This 1-story Fire Engine House was built in 1928 on the same site as the previous wood frame engine house, which it replaced. The designer of this Mediterranean Revival style building was John Topzant of Milwaukee, who gave it walls clad in brick and a tile roof. A particularly fine feature of the building is the drying tower for fire hoses on the west elevation, which Topzant fashioned into a campanile-like tower.
The building served as a fire engine house until 1975 when it was converted into a senior citizens center. It is believed to be eligible for listing in the NRHP under Criterion C (Architecture) as an excellent, largely intact, and quite rare example of Mediterranean Revival Style design applied to an atypical resource type.
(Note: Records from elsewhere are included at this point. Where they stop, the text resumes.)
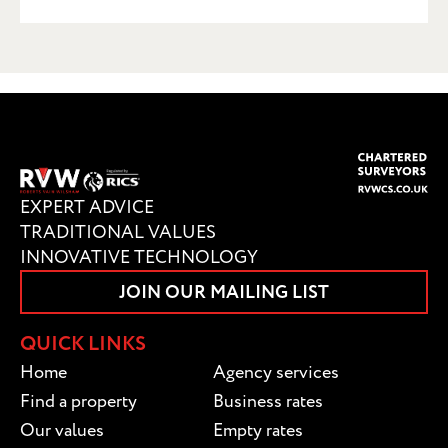
SUBMIT
EXPERT ADVICE
TRADITIONAL VALUES
INNOVATIVE TECHNOLOGY
JOIN OUR MAILING LIST
QUICK LINKS
Home
Agency services
Find a property
Business rates
Our values
Empty rates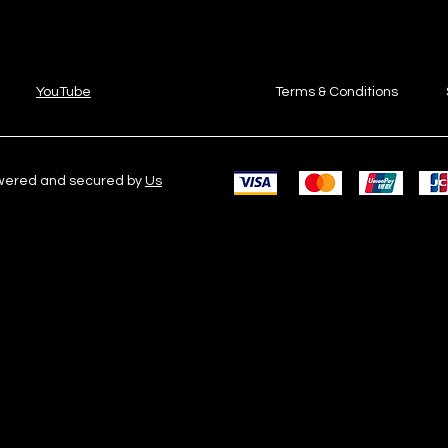
YouTube
Terms & Conditions
owered and secured by
Us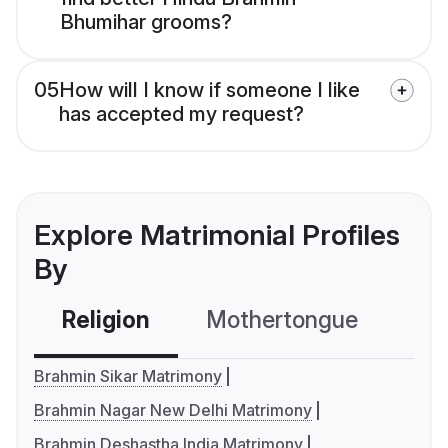
Bhumihar grooms?
05
How will I know if someone I like
has accepted my request?
Explore Matrimonial Profiles
By
Religion
Mothertongue
Co
Brahmin Sikar Matrimony
Brahmin Nagar New Delhi Matrimony
Brahmin Deshastha India Matrimony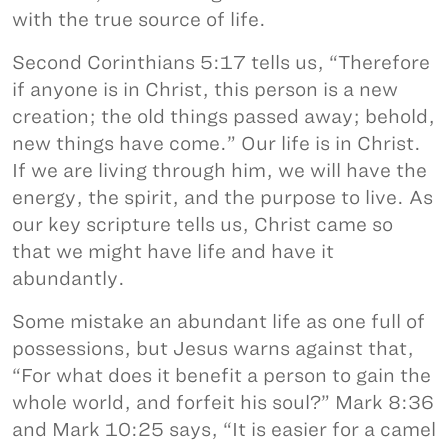
with the true source of life.
Second Corinthians 5:17 tells us, “Therefore
if anyone is in Christ, this person is a new
creation; the old things passed away; behold,
new things have come.” Our life is in Christ.
If we are living through him, we will have the
energy, the spirit, and the purpose to live. As
our key scripture tells us, Christ came so
that we might have life and have it
abundantly.
Some mistake an abundant life as one full of
possessions, but Jesus warns against that,
“For what does it benefit a person to gain the
whole world, and forfeit his soul?” Mark 8:36
and Mark 10:25 says, “It is easier for a camel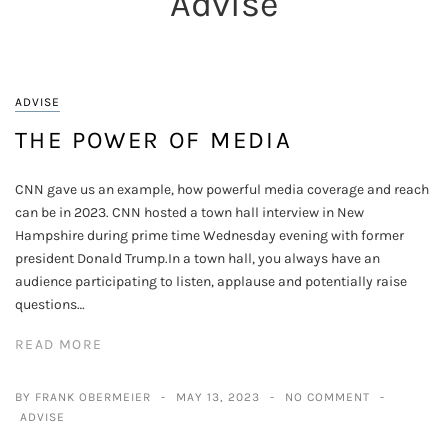
Advise
ADVISE
THE POWER OF MEDIA
CNN gave us an example, how powerful media coverage and reach
can be in 2023. CNN hosted a town hall interview in New
Hampshire during prime time Wednesday evening with former
president Donald Trump.In a town hall, you always have an
audience participating to listen, applause and potentially raise
questions…
READ MORE
BY FRANK OBERMEIER
MAY 13, 2023
NO COMMENT
ADVISE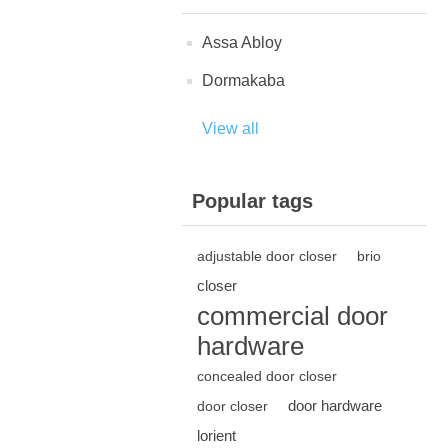
Assa Abloy
Dormakaba
View all
Popular tags
adjustable door closer
brio
closer
commercial door
hardware
concealed door closer
door hardware
door closer
lorient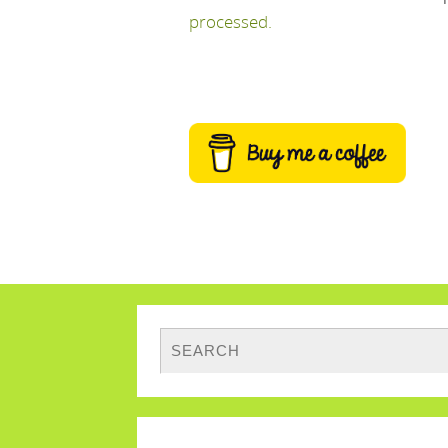
processed.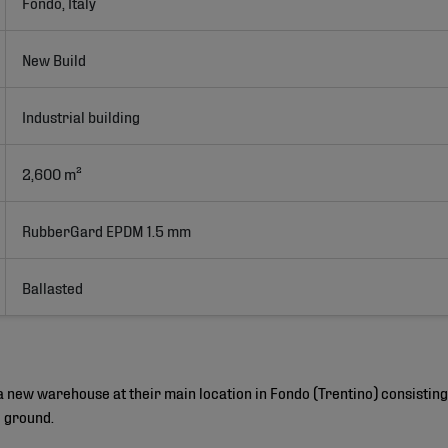
Fondo, Italy
New Build
Industrial building
2,600 m²
RubberGard EPDM 1.5 mm
Ballasted
 a new warehouse at their main location in Fondo (Trentino) consisti
e ground.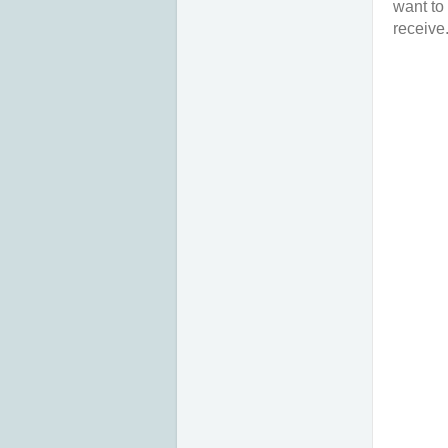
want to
receive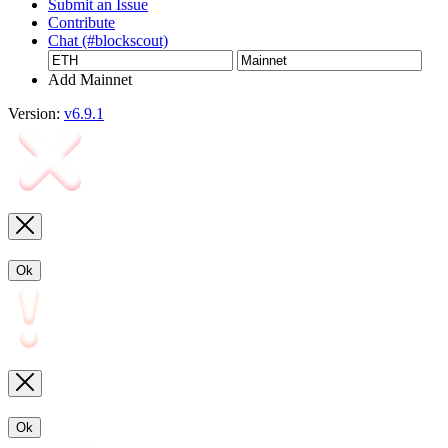
Submit an Issue
Contribute
Chat (#blockscout)
Add Mainnet
Version:
v6.9.1
Ok
Ok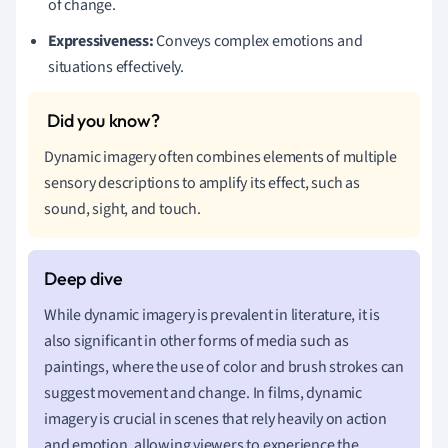
of change.
Expressiveness:
Conveys complex emotions and
situations effectively.
Dynamic imagery often combines elements of multiple
sensory descriptions to amplify its effect, such as
sound, sight, and touch.
While dynamic imagery is prevalent in literature, it is
also significant in other forms of media such as
paintings, where the use of color and brush strokes can
suggest movement and change. In films, dynamic
imagery is crucial in scenes that rely heavily on action
and emotion, allowing viewers to experience the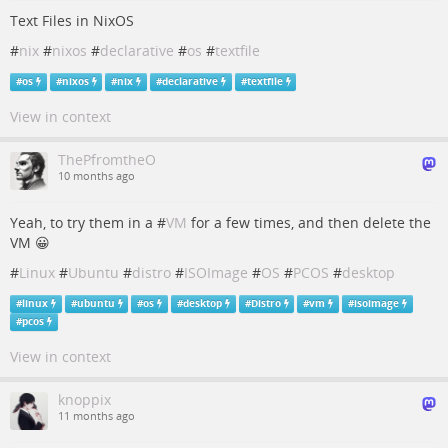
Text Files in NixOS
#
nix
#
nixos
#
declarative
#
os
#
textfile
#
os
#
nixos
#
nix
#
declarative
#
textfile
View in context
ThePfromtheO
10 months ago
Yeah, to try them in a #
VM
for a few times, and then delete the
VM 😀
#
Linux
#
Ubuntu
#
distro
#
ISOImage
#
OS
#
PCOS
#
desktop
#
linux
#
ubuntu
#
os
#
desktop
#
Distro
#
vm
#
isoimage
#
pcos
View in context
knoppix
11 months ago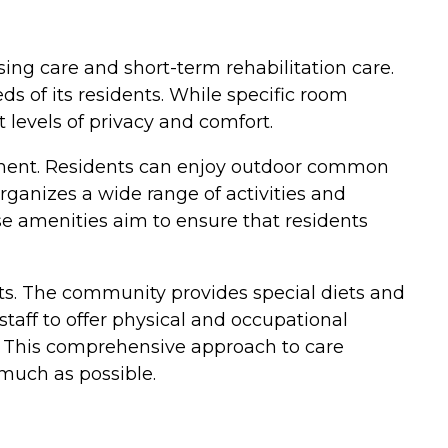
rsing care and short-term rehabilitation care.
s of its residents. While specific room
 levels of privacy and comfort.
ment. Residents can enjoy outdoor common
organizes a wide range of activities and
ese amenities aim to ensure that residents
nts. The community provides special diets and
taff to offer physical and occupational
). This comprehensive approach to care
much as possible.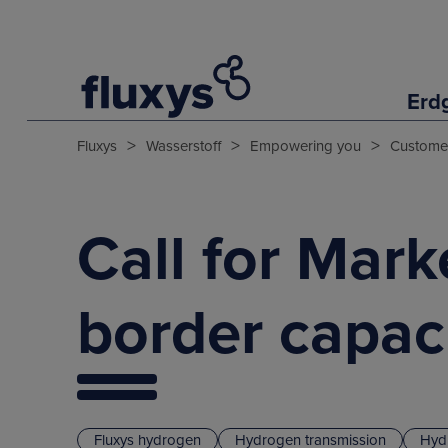
Erd
>
>
>
Fluxys
Wasserstoff
Empowering you
Customer
Call for Mark
border capac
Fluxys hydrogen
Hydrogen transmission
Hyd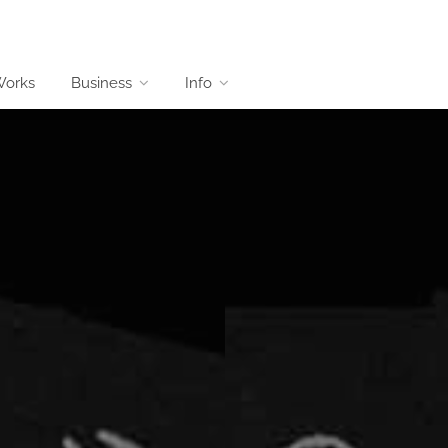
Works
Business
Info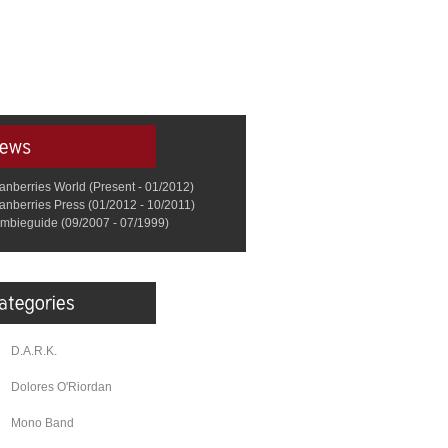
anberries World (Present - 01/2012)
anberries Press (01/2012 - 10/2011)
mbieguide (09/2007 - 07/1999)
D.A.R.K.
Dolores O'Riordan
Mono Band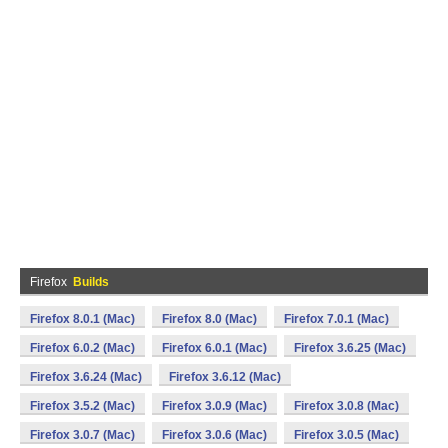
Firefox
Builds
Firefox 8.0.1 (Mac)
Firefox 8.0 (Mac)
Firefox 7.0.1 (Mac)
Firefox 6.0.2 (Mac)
Firefox 6.0.1 (Mac)
Firefox 3.6.25 (Mac)
Firefox 3.6.24 (Mac)
Firefox 3.6.12 (Mac)
Firefox 3.5.2 (Mac)
Firefox 3.0.9 (Mac)
Firefox 3.0.8 (Mac)
Firefox 3.0.7 (Mac)
Firefox 3.0.6 (Mac)
Firefox 3.0.5 (Mac)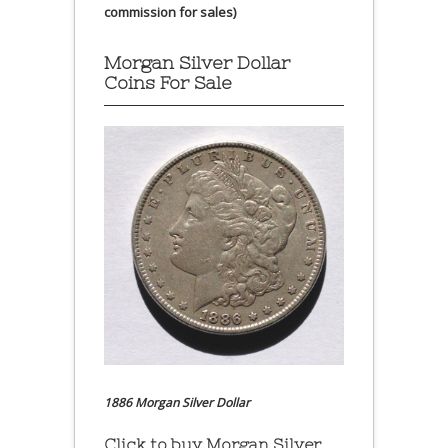
commission for sales)
Morgan Silver Dollar
Coins For Sale
1886 Morgan Silver Dollar
Click to buy Morgan Silver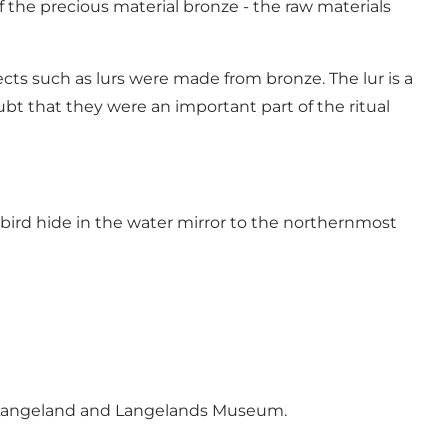
 the precious material bronze - the raw materials
ects such as lurs were made from bronze. The lur is a
bt that they were an important part of the ritual
bird hide in the water mirror to the northernmost
tLangeland and Langelands Museum.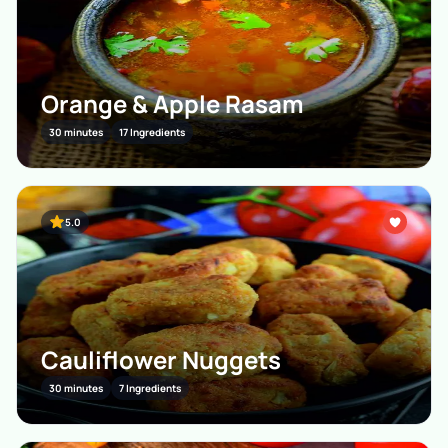
Orange & Apple Rasam
30 minutes
17 Ingredients
5.0
Cauliflower Nuggets
30 minutes
7 Ingredients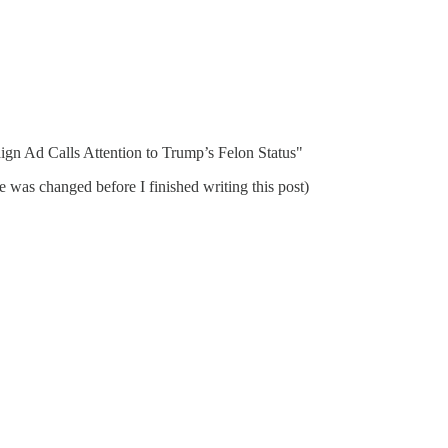
ign Ad Calls Attention to Trump’s Felon Status"
e was changed before I finished writing this post)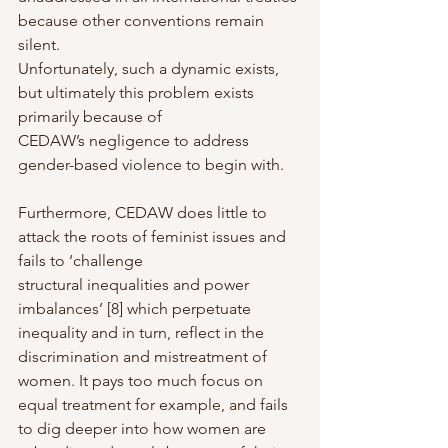
because other conventions remain 
silent.
Unfortunately, such a dynamic exists, 
but ultimately this problem exists 
primarily because of
CEDAW’s negligence to address 
gender-based violence to begin with.
Furthermore, CEDAW does little to 
attack the roots of feminist issues and 
fails to ‘challenge
structural inequalities and power 
imbalances’ [8] which perpetuate 
inequality and in turn, reflect in the 
discrimination and mistreatment of 
women. It pays too much focus on 
equal treatment for example, and fails 
to dig deeper into how women are 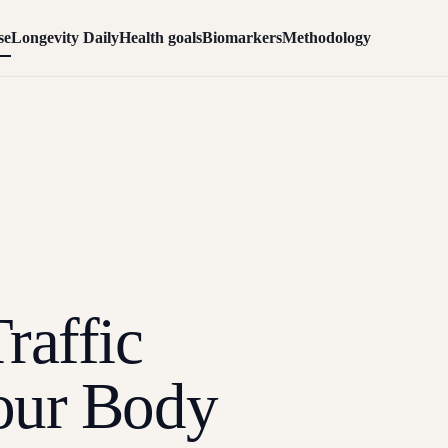
se
Longevity Daily
Health goals
Biomarkers
Methodology
raffic
our Body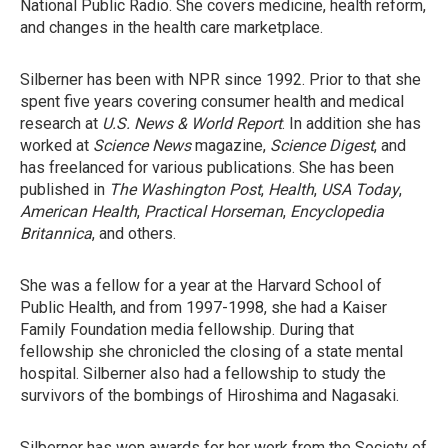
National Public Radio. She covers medicine, health reform,
and changes in the health care marketplace.
Silberner has been with NPR since 1992. Prior to that she
spent five years covering consumer health and medical
research at
U.S. News & World Report
. In addition she has
worked at
Science News
magazine,
Science Digest
, and
has freelanced for various publications. She has been
published in
The Washington Post
,
Health
,
USA Today
,
American Health
,
Practical Horseman
,
Encyclopedia
Britannica
, and others.
She was a fellow for a year at the Harvard School of
Public Health, and from 1997-1998, she had a Kaiser
Family Foundation media fellowship. During that
fellowship she chronicled the closing of a state mental
hospital. Silberner also had a fellowship to study the
survivors of the bombings of Hiroshima and Nagasaki.
Silberner has won awards for her work from the Society of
As one of the few surviving pre-World War II buildings associated with city government in Port Washington, this building is also believed to be potentially eligible for listing in the NRHP under Criterion A (History) because of its associations with the city's historic fire prevention efforts.
Changes to the Firehouse
The 2 arch windows replace doors for bays that housed 3 vehicles. Doors on the lower have been converted to windows and one walk-through door. The lower level housed another 3 vehicles. Two of these vehicles were owned by the Town of Port Washington.
The replacement fire house was built just across the street. It houses 11 vehicles, but has space for a total of 13.